Lastly, a continuous succession cannot be a continuous succession of nothing. Therefore the concept of time represents to us a reality the parts of which succeed each other in a continuous manner. It matters little here whether this reality is purely ideal, or is realized outside of us, for we are dealing only with the concept of time.
Such are the three essential elements of the subjective representation. From these considerations it appears that the question of time belongs to the domain of cosmology. By reason of its character as continuous, successive, divisible, and measureable, time belongs to the category of quantity, which is a general attribute of bodies, and cosmology has for its object the essence and general attributes of matter.
Cosmology is a branch of astronomy involving the science of the universe’s origin.
Origin of cosmology
The word itself is of recent origin. It was first used by Wolff when, in 1730, he entitled one of his works "Cosmologia Generalis" (Frankfort and Leipzig). In this treatise the author studies especially the laws of motion, the relations that exist among things in nature, the contingency of the universe, the harmony of nature, the necessity of postulating a God to explain the origin of the cosmos and its manifestation of purpose. Because of the advance the natural sciences were then making, Wolff omitted from his philosophic study of nature the purely scientific portion which till then had been closely allied with it. The cosmology of the ancients and especially of Aristotle was simply a branch of physics. The "Physics" of Aristotle treats of corporeal beings in as far as they are subject to motion. The work is divided into two parts:
General physics, which embraces the general principles governing corporeal being. It treats of local motion and its various kinds; the origin of substantial compounds; changes in quality; changes in quantity by increase and decrease; and changes arising from motion in place, on which Aristotle hinges our notions of the infinite, of time, and of space.

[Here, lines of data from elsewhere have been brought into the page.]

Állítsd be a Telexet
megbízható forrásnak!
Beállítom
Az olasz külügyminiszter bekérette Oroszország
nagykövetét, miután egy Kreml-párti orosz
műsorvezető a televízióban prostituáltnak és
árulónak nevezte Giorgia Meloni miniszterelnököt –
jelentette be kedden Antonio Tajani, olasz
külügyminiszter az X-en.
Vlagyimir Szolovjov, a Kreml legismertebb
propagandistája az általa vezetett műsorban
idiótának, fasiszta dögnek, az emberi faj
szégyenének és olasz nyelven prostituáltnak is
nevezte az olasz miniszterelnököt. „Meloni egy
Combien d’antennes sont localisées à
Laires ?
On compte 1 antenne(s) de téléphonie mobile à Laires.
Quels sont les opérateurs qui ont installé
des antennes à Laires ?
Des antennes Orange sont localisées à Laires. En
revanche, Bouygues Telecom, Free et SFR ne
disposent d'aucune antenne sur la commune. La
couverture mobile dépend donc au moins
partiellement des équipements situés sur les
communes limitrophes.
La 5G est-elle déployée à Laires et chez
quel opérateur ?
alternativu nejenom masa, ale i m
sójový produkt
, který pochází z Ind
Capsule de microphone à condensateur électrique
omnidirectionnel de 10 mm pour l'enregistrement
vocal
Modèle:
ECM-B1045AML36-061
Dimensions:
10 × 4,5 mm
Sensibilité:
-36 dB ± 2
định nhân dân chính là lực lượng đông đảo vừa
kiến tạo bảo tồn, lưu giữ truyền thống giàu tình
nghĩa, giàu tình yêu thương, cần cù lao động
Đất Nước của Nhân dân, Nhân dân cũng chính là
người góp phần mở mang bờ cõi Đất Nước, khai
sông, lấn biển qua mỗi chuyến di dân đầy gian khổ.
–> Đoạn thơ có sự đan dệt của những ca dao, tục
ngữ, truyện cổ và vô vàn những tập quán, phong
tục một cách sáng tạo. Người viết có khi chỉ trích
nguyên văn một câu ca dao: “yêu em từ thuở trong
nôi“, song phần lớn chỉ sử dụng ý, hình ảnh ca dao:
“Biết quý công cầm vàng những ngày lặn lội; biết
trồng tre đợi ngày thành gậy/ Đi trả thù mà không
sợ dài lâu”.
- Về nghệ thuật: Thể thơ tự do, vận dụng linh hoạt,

Special physics which deals with the various classes of beings: terrestrial bodies, celestial bodies, and man.
It is the first part of this work that comes nearest to what we mean by cosmology. The Schoolmen of the Middle Ages, as a rule, follow the path marked out for them by Aristotle. Cosmological subjects, properly so called, have no reserved place in philosophical study, and are generally treated as a part of physics. In our own time, philosophers employ the words "cosmology" and "philosophy of nature" to designate the philosophic study of the corporeal world.
Aeviternity generally refers to time as experienced by the Angels, since they outside of time in correspondence to our physical universe. As to what is the difference between time, aeviternity and eternity, I will let St. Thomas Aquinas speak:
Aeviternity differs from time, and from eternity, as the mean between them both. This difference is explained by some to consist in the fact that eternity has neither beginning nor end, aeviternity, a beginning but no end, and time both beginning and end. This difference, however, is but an accidental one, as was shown above, in the preceding article; because even if aeviternal things had always been, and would always be, as some think, and even if they might sometimes fail to be, which is possible to God to allow; even granted this, aeviternity would still be distinguished from eternity, and from time. - Question 10. The eternity of God (Summa Theologiae)
Time as we understand it in Christian notion has a beginning and an end. Aeviternity of the Angels has a beginning, but no end. Eternity has neither a beginning or end!
Time to get my Tardis out! TARDIS is an acronym of "Time And Relative Dimension(s) in Space".